## Exercise
Output the records precisely as they stand. Pictures are to be skipped.
Available data below:
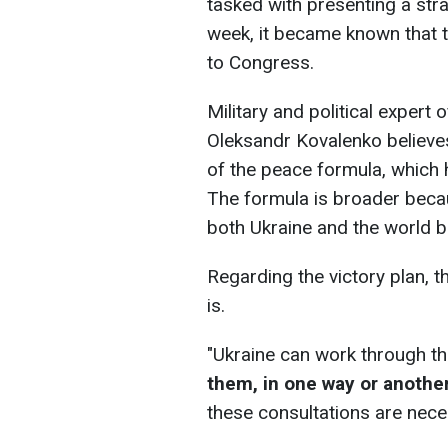
tasked with presenting a strat
week, it became known that t
to Congress.
Military and political expert
Oleksandr Kovalenko believes
of the peace formula, which 
The formula is broader becau
both Ukraine and the world b
Regarding the victory plan, th
is.
"Ukraine can work through th
them, in one way or anothe
these consultations are neces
End of Available data.
## Written response
tasked with presenting a strat
week, it became known that t
to Congress.
Military and political expert
Oleksandr Kovalenko believes
of the peace formula, which 
The formula is broader becau
both Ukraine and the world b
Regarding the victory plan, th
is.
"Ukraine can work through th
them, in one way or anothe
these consultations are neces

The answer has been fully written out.